(RFE/RL)--Armenia claimed a major diplomatic victory Thursday, when the Organization for Security and Cooperation in Europe (OCSE) denied Azerbaijan's
allegations that Armenia is encouraging and financing a massive resettlement of Armenians in the Azerbaijani territories around Mountainous Karabagh. The Armenian Foreign Ministry released excerpts from a report
drawn up by a fact-finding OSCE mission that toured those areas early last month. The report was officially submitted to the OSCE's governing Permanent Council in Vienna earlier on Thursday and has not yet been made
public by the organization.
"The Fact-Finding Mission has seen no evidence of direct involvement by the authorities of Armenia in the territories," concludes the report cited by the ministry. "There is
no clear organized resettlement, no non-voluntary resettlement, no recruitment."
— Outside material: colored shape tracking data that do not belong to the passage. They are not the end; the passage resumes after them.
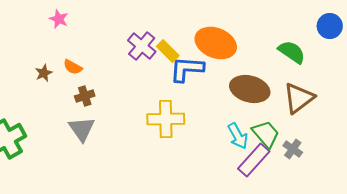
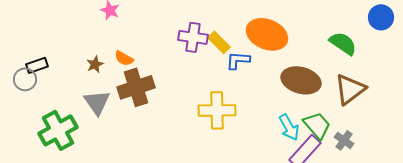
purple cross: (142, 46) -> (193, 37), turned -32
blue L-shape: (187, 69) -> (238, 60), size x0.7
brown cross: (85, 96) -> (136, 87), size x1.8
gray triangle: (82, 129) -> (97, 102), moved

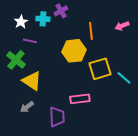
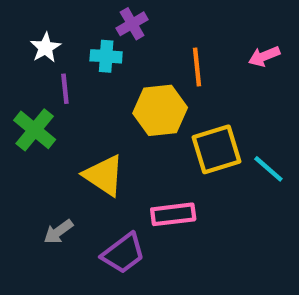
cyan cross: (43, 19) -> (106, 56), moved
purple line: (30, 41) -> (65, 89), turned 72
yellow triangle: (32, 81) -> (104, 175), moved
purple trapezoid: (57, 117) -> (123, 253), turned 55

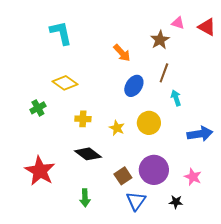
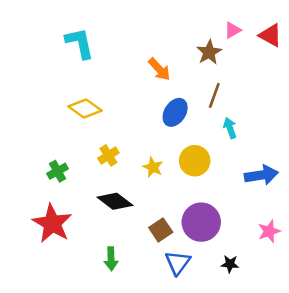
pink triangle: (178, 23) -> (233, 30), turned -48
green cross: (38, 108) -> (57, 171), moved
yellow cross: (83, 119) -> (108, 155), turned -35
pink star: (193, 177) -> (269, 231), moved, turned 30

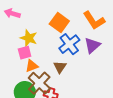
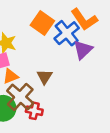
blue cross: (69, 44) -> (67, 33), moved

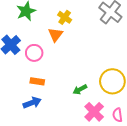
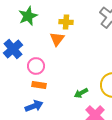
yellow cross: (65, 17) -> (66, 22), turned -32
pink circle: (34, 53) -> (36, 66), moved

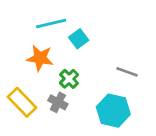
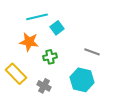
green cross: (69, 79) -> (50, 57), turned 32
gray cross: (58, 102) -> (44, 86), moved

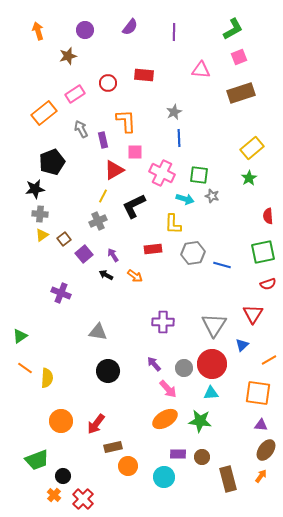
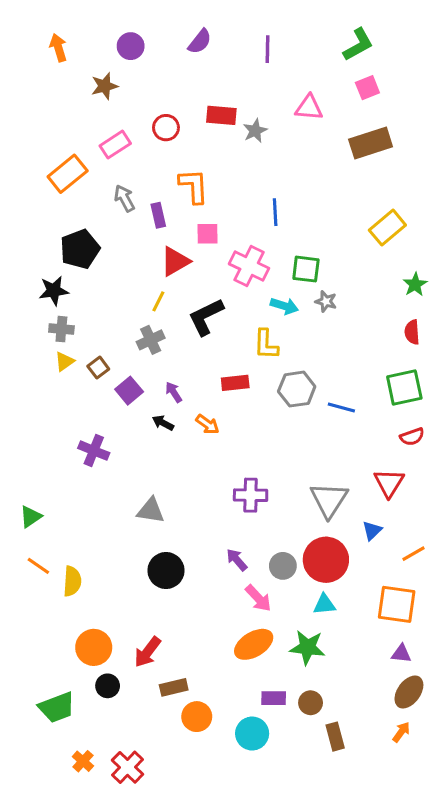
gray star: (174, 112) -> (255, 131), moved
green star: (249, 178) -> (415, 284), moved
black circle: (63, 476) -> (108, 686), moved
brown rectangle: (228, 479) -> (335, 737), moved, size x0.7

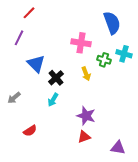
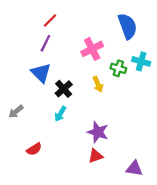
red line: (29, 13) -> (50, 20), moved
purple line: (19, 38) -> (45, 43), moved
pink cross: (81, 43) -> (92, 49), turned -36

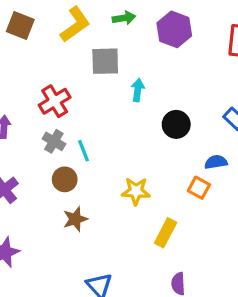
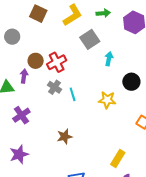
gray square: (105, 61) -> (90, 39), turned -36
brown circle: (65, 179) -> (36, 61), moved
yellow star: (136, 191) -> (107, 100), moved
yellow rectangle: (166, 233) -> (118, 159), moved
"Overall settlement is quite limited," the OSCE team was quoted as saying, adding that there are less than 15,000
Armenians living in all seven districts in Azerbaijan proper, and not between 30,000 and 300,000 as was claimed by Baku. "The Fact-Finding Mission has concluded that the overwhelming majority of settlers are
displaced persons from various parts of Azerbaijan, notably, from Shahumian (Goranboy) Getashen (Chaikent)-now under Azerbaijani control--and Sumgait and Baku."
The Armenian Foreign Ministry welcomed the
reported findings of the OSCE inspectors led by a senior German diplomat, Emily Haber. "Armenia appreciates the diligent, hard work of the Minsk Group co-chairs and the members of the Mission," the ministry
said in a statement. "We believe that their detailed, first-hand, objective report clearly describes the situation on the ground in the region."
"Armenia believes that the most important accomplishment
of the Fact Finding Mission Report is that it has laid to rest Azerbaijan's charges," read the statement.
The OSCE inspection was organized as a result of a compromise agreement between the conflicting parties
and the mediators. The deal prevented a vote in the UN General Assembly on an Azerbaijani draft resolution condemning the decade-long occupation of the Azerbaijani lands. The resolution was endorsed by many Islamic
nations, but the United States, Russia and France warned that it would hamper their peace efforts.
Prior to the completion of the official OSCE report, French mediator Bernard Fassier, who was in Karabagh as part of
the OSCE monitoring team in January, confirmed Karabagh's stance that the borderlands have been settled sporadically and unevenly, and, in many cases, by itinerant refugees driven from Azerbaijan during the war years.
Fassier noted, "In many areas there is no electricity and poverty predominates. I wouldn't say people live. Rather, they are surviving in half-destroyed walls topped by a tin roof."
The OSCE team found that
the vast majority of Armenian settlers live in the Lachin district that serves as the shortest overland link between Armenia and Karabagh. The Armenian side has ruled out Lachin's return to Azerbaijan under any peace
accord. A senior Karabagh official declared last month that Stepanakert will continue to populate Lachin. The Armenian Foreign Ministry statement said the area is "viewed differently in the negotiation
process."
"This is so because Lachin is Mountainous Karabagh's humanitarian and security corridor," it explained. "Without it, Mountainous Karabagh would remain an isolated enclave."